- [Work request]:
Would you reproduce the entries exactly, including every line?

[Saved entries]
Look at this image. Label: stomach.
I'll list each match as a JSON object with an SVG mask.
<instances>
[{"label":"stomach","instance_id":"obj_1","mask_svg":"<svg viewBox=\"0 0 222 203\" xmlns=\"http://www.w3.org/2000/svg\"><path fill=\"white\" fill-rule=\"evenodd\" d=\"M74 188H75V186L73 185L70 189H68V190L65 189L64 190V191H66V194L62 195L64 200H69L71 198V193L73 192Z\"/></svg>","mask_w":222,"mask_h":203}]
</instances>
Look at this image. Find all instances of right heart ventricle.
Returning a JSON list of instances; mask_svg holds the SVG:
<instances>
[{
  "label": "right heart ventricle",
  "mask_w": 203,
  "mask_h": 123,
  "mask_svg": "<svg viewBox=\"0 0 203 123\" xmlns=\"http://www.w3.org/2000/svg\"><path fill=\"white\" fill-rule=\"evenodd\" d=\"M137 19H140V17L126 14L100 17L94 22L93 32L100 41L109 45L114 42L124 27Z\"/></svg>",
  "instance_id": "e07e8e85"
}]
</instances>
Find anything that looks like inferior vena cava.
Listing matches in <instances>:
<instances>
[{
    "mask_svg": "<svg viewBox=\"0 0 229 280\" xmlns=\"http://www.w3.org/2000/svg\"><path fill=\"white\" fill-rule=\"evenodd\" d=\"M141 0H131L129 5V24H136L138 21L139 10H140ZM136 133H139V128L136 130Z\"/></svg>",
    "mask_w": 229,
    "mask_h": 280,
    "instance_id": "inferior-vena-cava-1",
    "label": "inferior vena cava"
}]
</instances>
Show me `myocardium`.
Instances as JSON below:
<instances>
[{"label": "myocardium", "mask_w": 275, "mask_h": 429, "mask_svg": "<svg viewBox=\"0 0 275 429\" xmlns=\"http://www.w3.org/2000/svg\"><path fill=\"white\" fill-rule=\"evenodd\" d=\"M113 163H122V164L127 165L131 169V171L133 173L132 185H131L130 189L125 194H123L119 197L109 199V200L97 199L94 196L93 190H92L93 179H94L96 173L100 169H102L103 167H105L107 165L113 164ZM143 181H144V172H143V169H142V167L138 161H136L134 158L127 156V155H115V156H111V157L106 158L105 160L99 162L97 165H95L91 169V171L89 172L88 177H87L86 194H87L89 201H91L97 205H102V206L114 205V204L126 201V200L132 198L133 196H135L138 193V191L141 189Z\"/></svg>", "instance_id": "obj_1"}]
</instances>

- [Solution]:
Look at this image. Label: stomach.
I'll list each match as a JSON object with an SVG mask.
<instances>
[{"label":"stomach","instance_id":"obj_1","mask_svg":"<svg viewBox=\"0 0 222 203\" xmlns=\"http://www.w3.org/2000/svg\"><path fill=\"white\" fill-rule=\"evenodd\" d=\"M74 188H75V186L73 185L70 189H68V190L65 189L64 190V191H66V194L62 195L64 200H69L71 198V193L73 192Z\"/></svg>","mask_w":222,"mask_h":203}]
</instances>
Look at this image. Find all instances of right heart ventricle.
Returning a JSON list of instances; mask_svg holds the SVG:
<instances>
[{
  "label": "right heart ventricle",
  "mask_w": 203,
  "mask_h": 123,
  "mask_svg": "<svg viewBox=\"0 0 203 123\" xmlns=\"http://www.w3.org/2000/svg\"><path fill=\"white\" fill-rule=\"evenodd\" d=\"M137 19H140V17L126 14L100 17L94 22L93 32L100 41L109 45L114 42L124 27Z\"/></svg>",
  "instance_id": "e07e8e85"
}]
</instances>
Find anything that looks like inferior vena cava.
Listing matches in <instances>:
<instances>
[{
    "mask_svg": "<svg viewBox=\"0 0 229 280\" xmlns=\"http://www.w3.org/2000/svg\"><path fill=\"white\" fill-rule=\"evenodd\" d=\"M141 0H131L129 5V24H136L138 21L139 10H140ZM136 133H139V128L136 130Z\"/></svg>",
    "mask_w": 229,
    "mask_h": 280,
    "instance_id": "inferior-vena-cava-1",
    "label": "inferior vena cava"
}]
</instances>
Show me `myocardium`.
Instances as JSON below:
<instances>
[{"label": "myocardium", "mask_w": 275, "mask_h": 429, "mask_svg": "<svg viewBox=\"0 0 275 429\" xmlns=\"http://www.w3.org/2000/svg\"><path fill=\"white\" fill-rule=\"evenodd\" d=\"M113 163H122V164L127 165L131 169V171L133 173L132 185H131L130 189L125 194H123L119 197L109 199V200L97 199L94 196L93 190H92L93 179H94L96 173L100 169H102L103 167H105L107 165L113 164ZM143 181H144V172H143V169H142V167L138 161H136L134 158L127 156V155H115V156H111V157L106 158L105 160L99 162L97 165H95L91 169V171L89 172L88 177H87L86 194H87L89 201H91L97 205H102V206L114 205V204L126 201V200L132 198L133 196H135L138 193V191L141 189Z\"/></svg>", "instance_id": "obj_1"}]
</instances>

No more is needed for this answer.